- **EXERCISE**: Would you copy only the lines below, from the one containing "La formation est gratuite pour l’apprenti." through the very last one, leaving the pictures out?

- **THE RECORDS**:
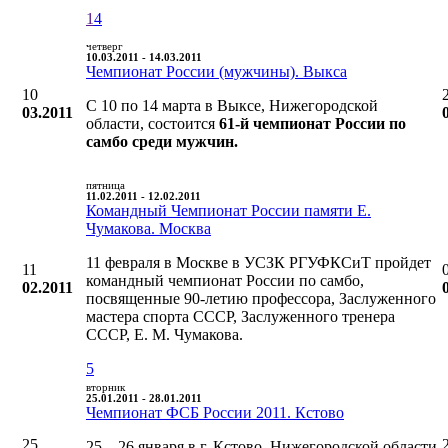
1
4
четверг
10.03.2011 - 14.03.2011
Чемпионат России (мужчины). Выкса
10
С 10 по 14 марта в Выксе, Нижегородской
03.2011
области, состоится
61-й чемпионат России по
самбо среди мужчин.
пятница
11.02.2011 - 12.02.2011
Командный Чемпионат России памяти Е.
Чумакова. Москва
11 февраля в Москве в УСЗК РГУФКСиТ пройдет
11
командный чемпионат России по самбо,
02.2011
посвященные 90-летию профессора, Заслуженного
мастера спорта СССР, Заслуженного тренера
СССР, Е. М. Чумакова.
5
вторник
25.01.2011 - 28.01.2011
Чемпионат ФСБ России 2011. Кстово
25
25—26 января в г. Кстово, Нижегородской области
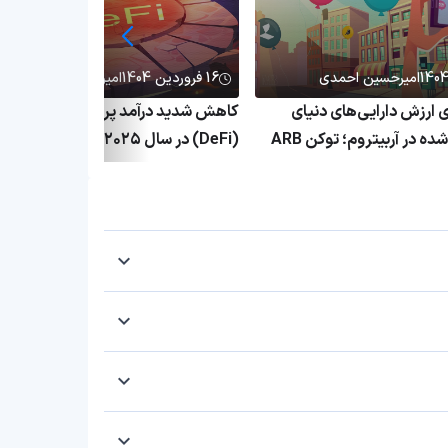
امیرحسین احمدی
16 فروردین 1404
امیرحسین احمدی
۱٬ برابری ارزش دارایی‌های دنیای
کاهش شدید درآمد پروتکل‌های دیفای
واقعی توکنیزه‌شده در آربیتروم؛ توکن ARB
(DeFi) در سال ۲۰۲۵؛ بحران پلتفرم
ق
غیرمتمرکز ادامه دارد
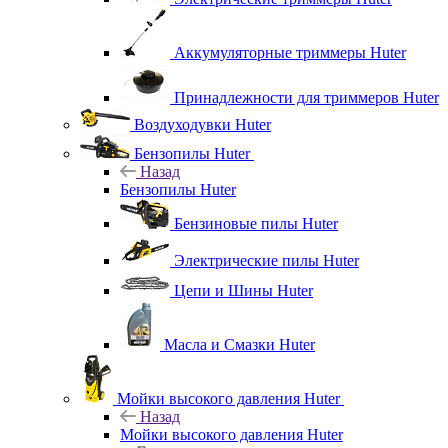
Аккумуляторные триммеры Huter
Принадлежности для триммеров Huter
Воздуходувки Huter
Бензопилы Huter
Назад
Бензопилы Huter
Бензиновые пилы Huter
Электрические пилы Huter
Цепи и Шины Huter
Масла и Смазки Huter
Мойки высокого давления Huter
Назад
Мойки высокого давления Huter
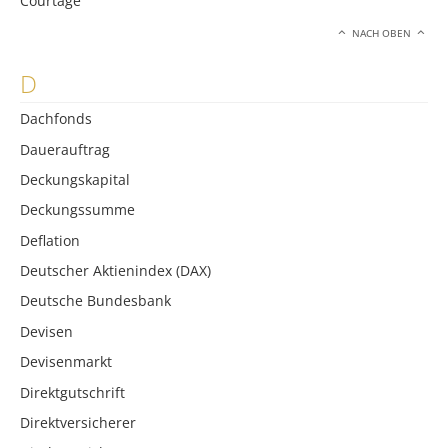
Courtage
NACH OBEN
D
Dachfonds
Dauerauftrag
Deckungskapital
Deckungssumme
Deflation
Deutscher Aktienindex (DAX)
Deutsche Bundesbank
Devisen
Devisenmarkt
Direktgutschrift
Direktversicherer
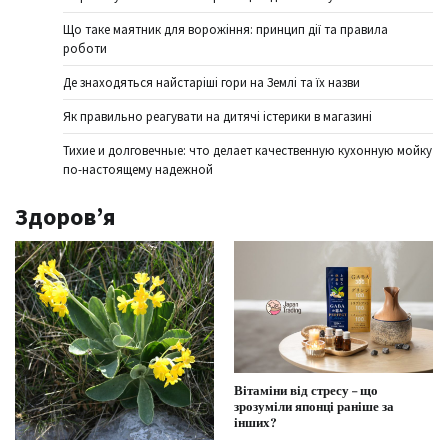
Що таке маятник для ворожіння: принцип дії та правила
роботи
Де знаходяться найстаріші гори на Землі та їх назви
Як правильно реагувати на дитячі істерики в магазині
Тихие и долговечные: что делает качественную кухонную мойку
по-настоящему надежной
Здоров’я
Вітаміни від стресу – що
зрозуміли японці раніше за
інших?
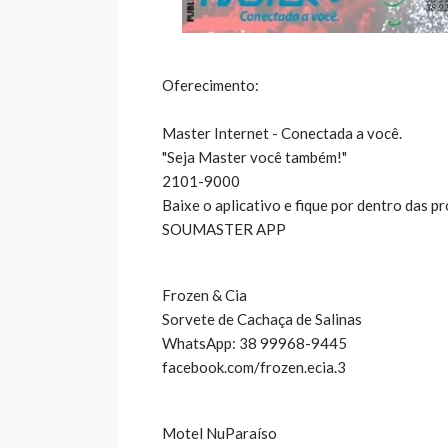
Oferecimento:
Master Internet - Conectada a você.
"Seja Master você também!"
2101-9000
Baixe o aplicativo e fique por dentro das 
SOUMASTER APP
Frozen & Cia
Sorvete de Cachaça de Salinas
WhatsApp: 38 99968-9445
facebook.com/frozen.ecia.3
Motel NuParaíso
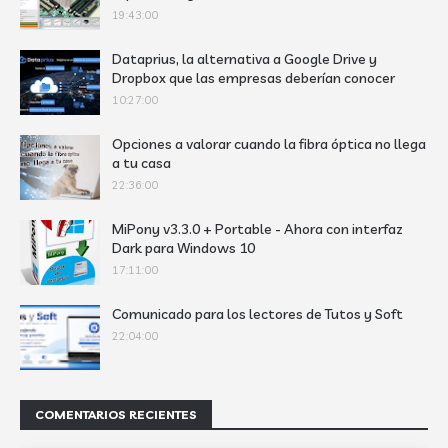
19:43:00
Dataprius, la alternativa a Google Drive y
Dropbox que las empresas deberían conocer
10:27:00
Opciones a valorar cuando la fibra óptica no llega
a tu casa
22:36:00
MiPony v3.3.0 + Portable - Ahora con interfaz
Dark para Windows 10
17:11:00
Comunicado para los lectores de Tutos y Soft
22:04:00
COMENTARIOS RECIENTES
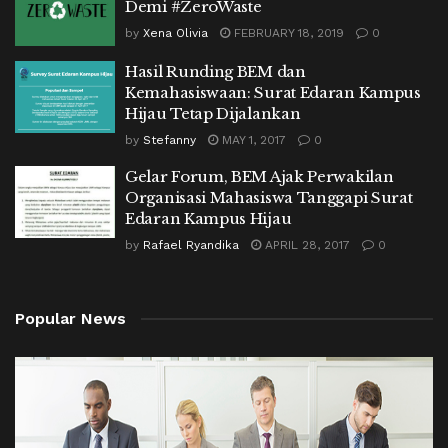
Demi #ZeroWaste
by
Xena Olivia
FEBRUARY 18, 2019
0
Hasil Runding BEM dan
Kemahasiswaan: Surat Edaran Kampus
Hijau Tetap Dijalankan
by
Stefanny
MAY 1, 2017
0
Gelar Forum, BEM Ajak Perwakilan
Organisasi Mahasiswa Tanggapi Surat
Edaran Kampus Hijau
by
Rafael Ryandika
APRIL 28, 2017
0
Popular News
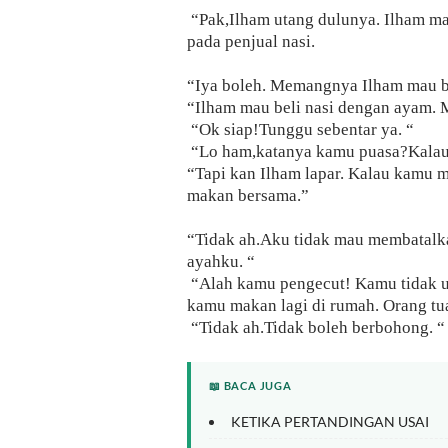
“Pak,Ilham utang dulunya. Ilham ma
pada penjual nasi.
“Iya boleh. Memangnya Ilham mau b
“Ilham mau beli nasi dengan ayam. 
“Ok siap!Tunggu sebentar ya. “
“Lo ham,katanya kamu puasa?Kalau 
“Tapi kan Ilham lapar. Kalau kamu m
makan bersama.”
“Tidak ah.Aku tidak mau membatalka
ayahku. “
“Alah kamu pengecut! Kamu tidak u
kamu makan lagi di rumah. Orang tua
“Tidak ah.Tidak boleh berbohong. “
📖 BACA JUGA
KETIKA PERTANDINGAN USAI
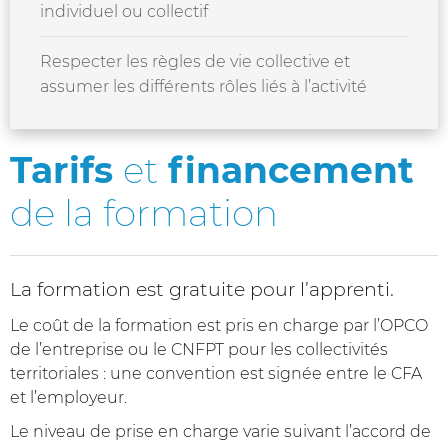
individuel ou collectif
Respecter les règles de vie collective et
assumer les différents rôles liés à l’activité
Tarifs
et
financement
de la formation
La formation est gratuite pour l’apprenti.
Le coût de la formation est pris en charge par l’OPCO
de l’entreprise ou le CNFPT pour les collectivités
territoriales : une convention est signée entre le CFA
et l’employeur.
Le niveau de prise en charge varie suivant l’accord de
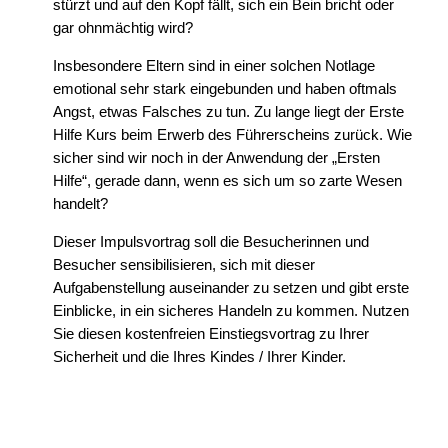
stürzt und auf den Kopf fällt, sich ein Bein bricht oder
gar ohnmächtig wird?
Insbesondere Eltern sind in einer solchen Notlage
emotional sehr stark eingebunden und haben oftmals
Angst, etwas Falsches zu tun. Zu lange liegt der Erste
Hilfe Kurs beim Erwerb des Führerscheins zurück. Wie
sicher sind wir noch in der Anwendung der „Ersten
Hilfe“, gerade dann, wenn es sich um so zarte Wesen
handelt?
Dieser Impulsvortrag soll die Besucherinnen und
Besucher sensibilisieren, sich mit dieser
Aufgabenstellung auseinander zu setzen und gibt erste
Einblicke, in ein sicheres Handeln zu kommen. Nutzen
Sie diesen kostenfreien Einstiegsvortrag zu Ihrer
Sicherheit und die Ihres Kindes / Ihrer Kinder.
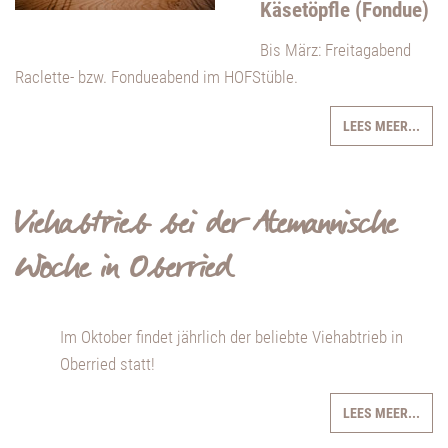
Käsetöpfle (Fondue)
Bis März: Freitagabend
Raclette- bzw. Fondueabend im HOFStüble.
LEES MEER...
Viehabtrieb bei der Alemannische
Woche in Oberried
Im Oktober findet jährlich der beliebte Viehabtrieb in
Oberried statt!
LEES MEER...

- **SOLVED EXERCISE**:
La formation est gratuite pour l’apprenti.
Le coût de la formation est pris en charge par l’OPCO
de l’entreprise ou le CNFPT pour les collectivités
territoriales : une convention est signée entre le CFA
et l’employeur.
Le niveau de prise en charge varie suivant l’accord de
stürzt und auf den Kopf fällt, sich ein Bein bricht oder
gar ohnmächtig wird?
Insbesondere Eltern sind in einer solchen Notlage
emotional sehr stark eingebunden und haben oftmals
Angst, etwas Falsches zu tun. Zu lange liegt der Erste
Hilfe Kurs beim Erwerb des Führerscheins zurück. Wie
sicher sind wir noch in der Anwendung der „Ersten
Hilfe“, gerade dann, wenn es sich um so zarte Wesen
handelt?
Dieser Impulsvortrag soll die Besucherinnen und
Besucher sensibilisieren, sich mit dieser
Aufgabenstellung auseinander zu setzen und gibt erste
Einblicke, in ein sicheres Handeln zu kommen. Nutzen
Sie diesen kostenfreien Einstiegsvortrag zu Ihrer
Sicherheit und die Ihres Kindes / Ihrer Kinder.
Käsetöpfle (Fondue)
Bis März: Freitagabend
Raclette- bzw. Fondueabend im HOFStüble.
LEES MEER...
Viehabtrieb bei der Alemannische
Woche in Oberried
Im Oktober findet jährlich der beliebte Viehabtrieb in
Oberried statt!
LEES MEER...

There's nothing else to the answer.